I'd like to reply to a few of the comments in a constuctive way. One thing I haven't seen mentioned is that STEP used to be completely based on WB. It took a lot of testing and allowing MO to mature before we made the switch so we are very aware of both sides of the fence.

 

MO is a very powerful mod manager and is more simple to use for new users. I realize this is a subjective statement and hard to understand for some long-time WB users, but it's what we found out during our testing and switching the Guide over to MO. I assume it's because the intial interface is less intimidating and more intuitive for new users. MO hides a lot of its features within menus/tabs as Arthmoor (or someone) mentioned; however, this seems like a good thing. You don't need access to all those features and tools all the time so MO declutters the interface by moving them to menus/tabs. We you do need a specific feature, it's only two clicks away in most cases. I don't view this as a negitive as many many programs are designed this way that users are already used to using, but rather I see it as a positive since it frees up the main interface for the most used features and information.
 
One of the main advantages of swtiching STEP to MO was a few of its core features. The VFS allowed users to experiment and dive into modding without messing up their Skyrim installation because MO doesn't touch the installtation; leaving it in a vanilla state. I remember when we were exclusively using WB. We recommended users back up their vanilla Skyrim installation, because eventually it will need to be restored. Almost all new modders run into this issue eventually. WB also didn't uninstall some mods cleanly; leaving some files behind. This is the whole reason we have the "uninstalls cleanly" flag on our mod pages on the our wiki. That flag is leftover from WB days when some mods weren't completely removed from the Data folder when uninstalled. MO's VFS emilimiated much of these issues for us.
 
Another great feaure was the "hide" feature. MO allows you to hide individual files for quick and easy conflict resolution. This allows the user to keep the files incase they ever need to revert changes at a later time. I can remember in WB you had to deleted the files for some conflict resolution and then reinstall the mod if you need to undo those changes. The hide feature allowed STEP greater control over the installation of mods without sacrificing the mod installation. If files are needed again, you simply unhide them.
 
Finally, one of the other facts that led us towards MO was development. It's common knowledge that WB's development has significantly slowed and even coming to a halt several times. MO is under constant development and improvement by Tannin. WB has recently had a bit of updating here and there but nothing consistent from what I can tell by looking at its Nexus page.

 

Does this sound like marketing...maybe, but I'm simply explaining some of the reasons why STEP uses MO. It's also true that we host the official MO wiki and suport forums for Tannin; however, this has been a win-win. Tannin gets forums and support that he doesn't need to keep up with; freeing his time up for developement. He aslo get a lot of help on ideas for development. STEP gets a close relationship with the author and developer of MO to help fix any issues we find in MO. This relationship proved most fruitful when the BSA issue came about. There is quite a lengthy thread on the STEP forums from when we and the STEP community banded together to help Tannin resolve the main issues with MO's BSA management.
 

Their guide would be orders of magnitude less complex if they centered it around using Wrye Bash to install and manage the entire setup. MO is inherently more complex because of how it's been made. This isn't really something that can be disputed.
 
As for the guide itself, IMO, I think they lost site of a lot more than just being modded and stable. They have things listed as "fixes" that are objectively no such thing, and that category oddly seems to grow more than it should.

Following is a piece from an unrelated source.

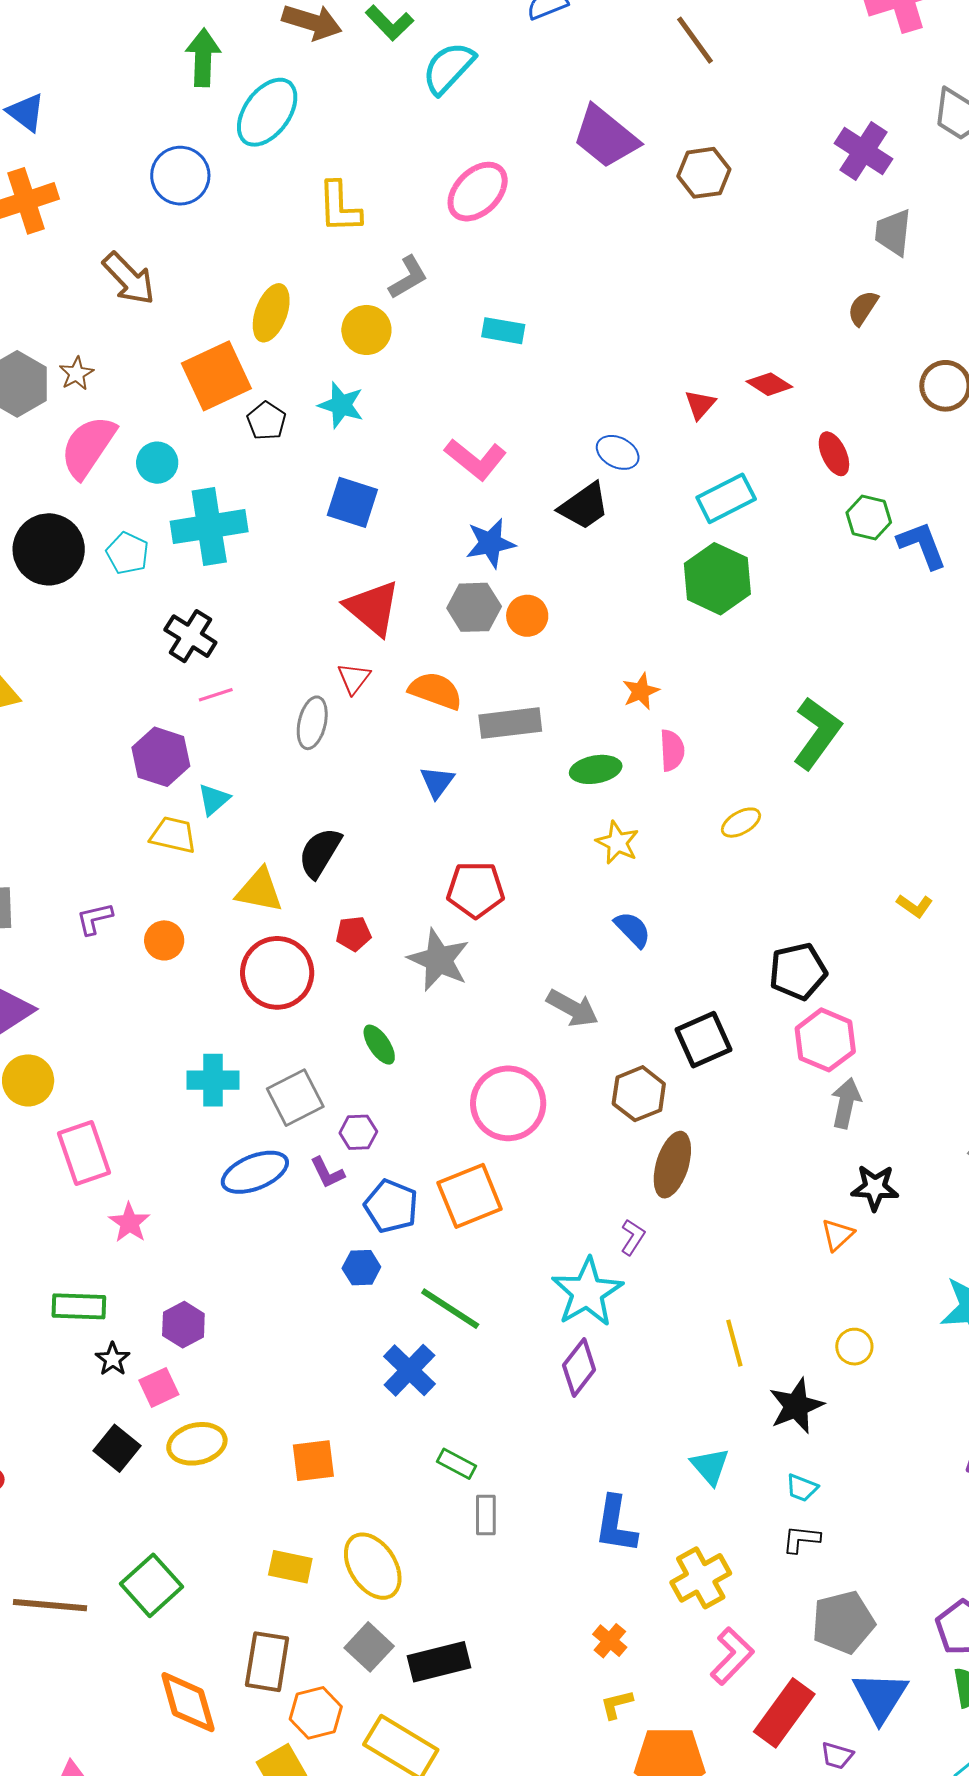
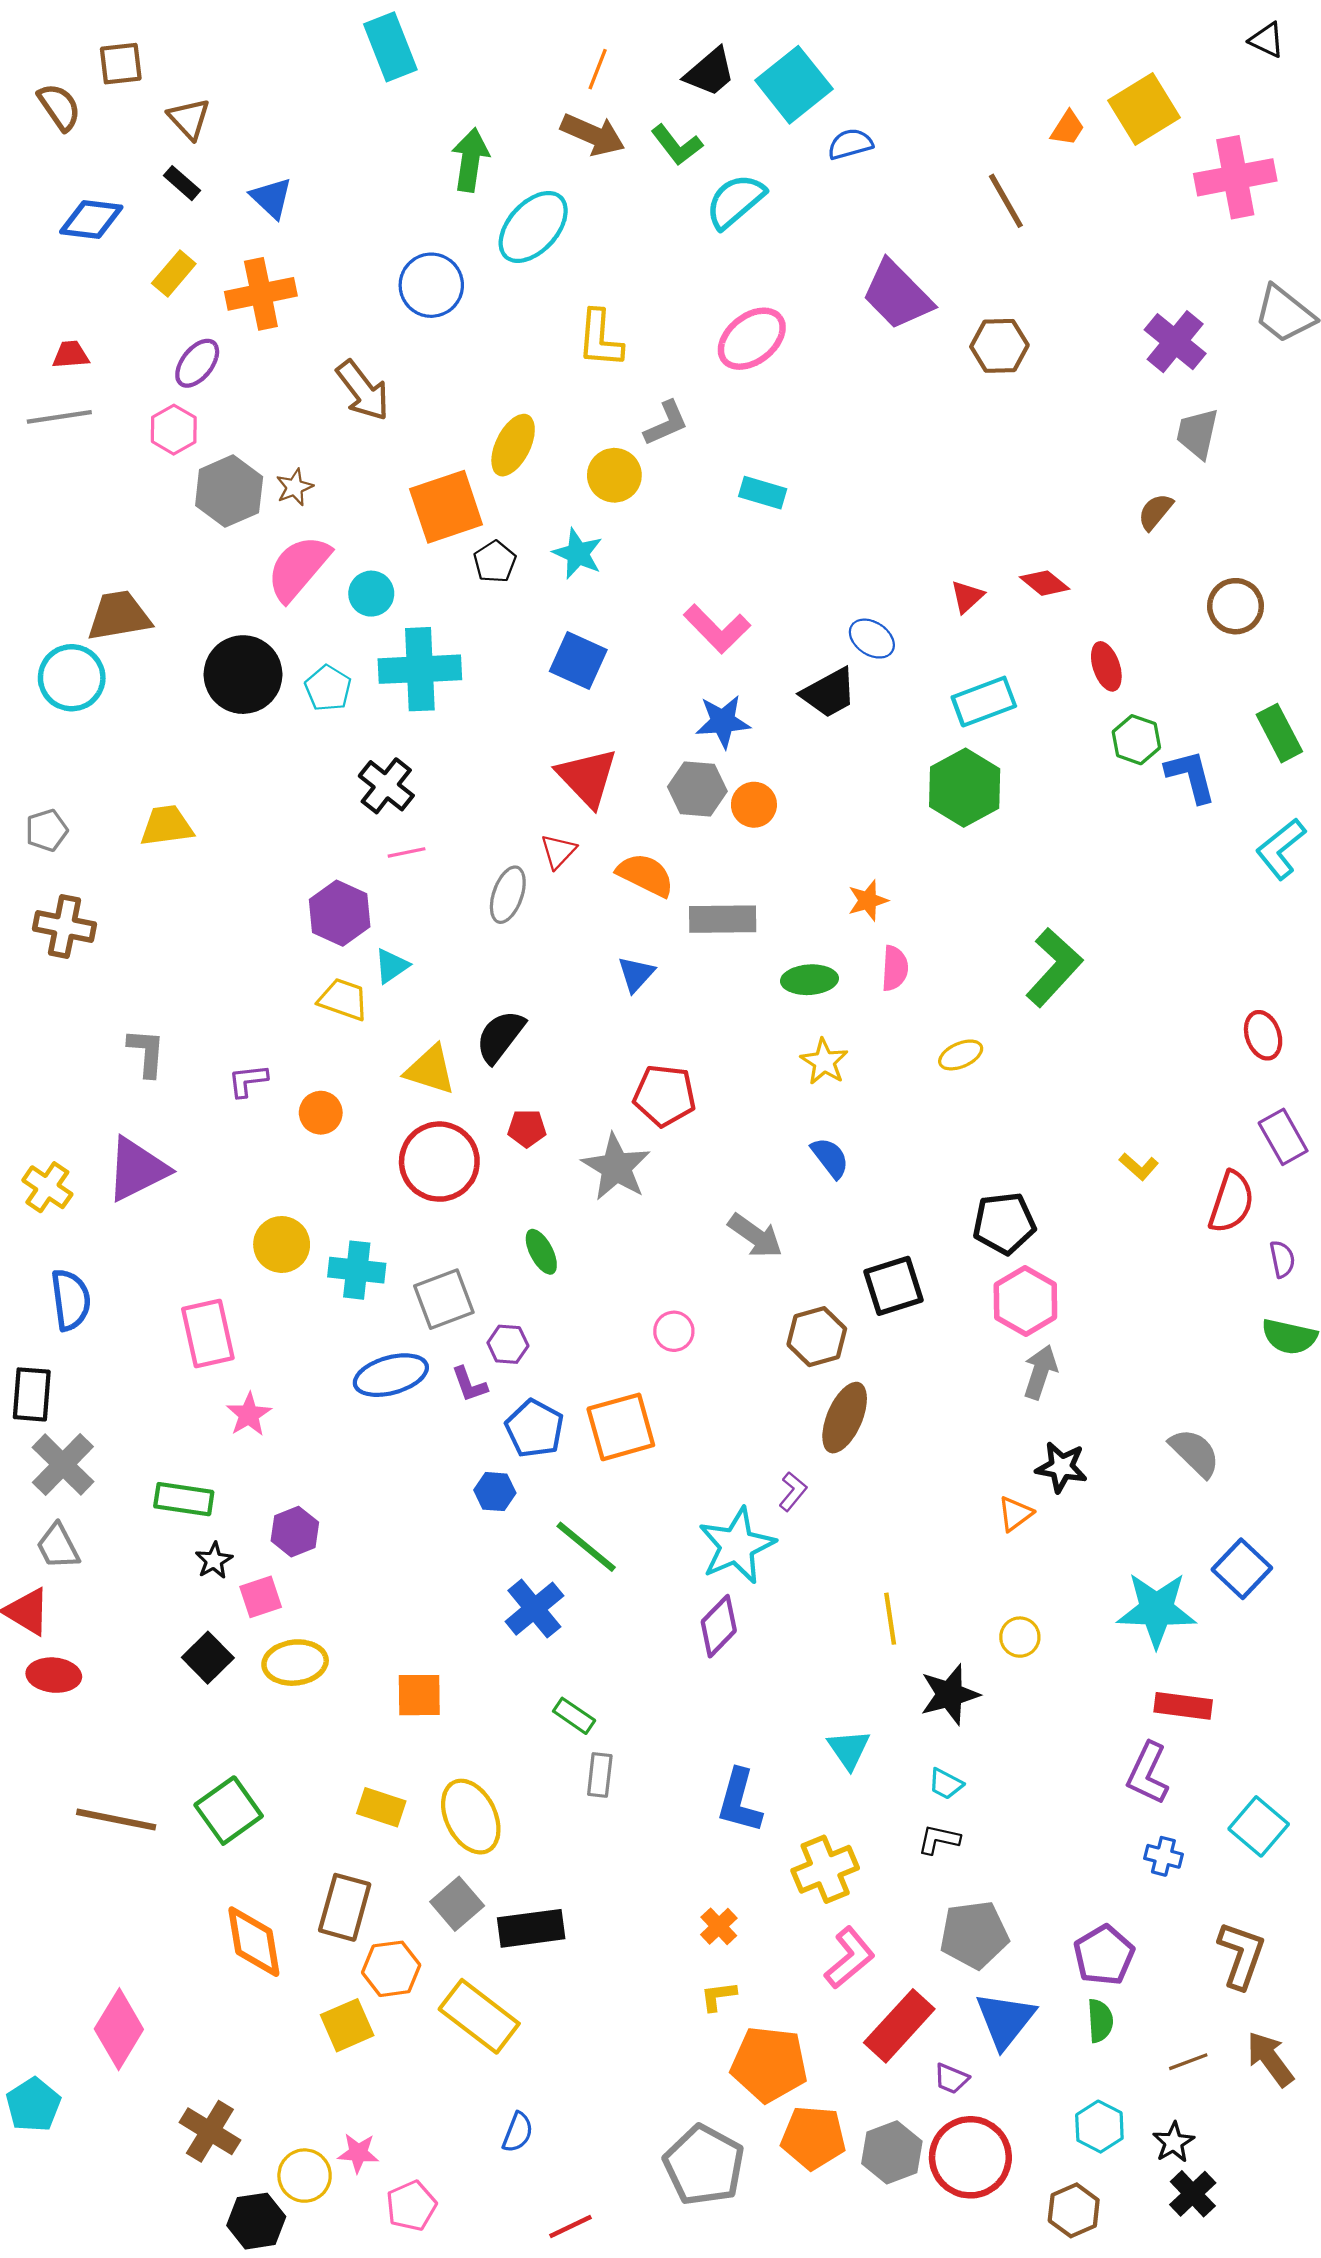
yellow circle: (28, 1080) -> (282, 1244), moved
pink circle: (508, 1103) -> (674, 1331), size x0.5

 I think I covered the first paragraph above; however, I'll add one thing. I don't think MO is anymore complex than WB. Both can be used to mod Skyrim and both can be used for STEP. STEP simply can't support both any longer in our instructions. As it was mentioned, this would nearly double the size of the Guide and make maintainance a very unpleasent experience. Remember, we're all in this together in the fact that we're all doing what we're doing during our spare time. We do it because we love modding and love Skyrim. Our teams are only so big as well. Therefore, any streamlining that we can do benefits the user in that more content is delivered in a more timely manner. This I think we can all agree on.  ;)
 

The sentence about the simplicity of the guide probably refers to the format of the guide itself. It would be even more convoluted (and more complex to update) if it had two sets of installation instructions, one for WB and one for MO.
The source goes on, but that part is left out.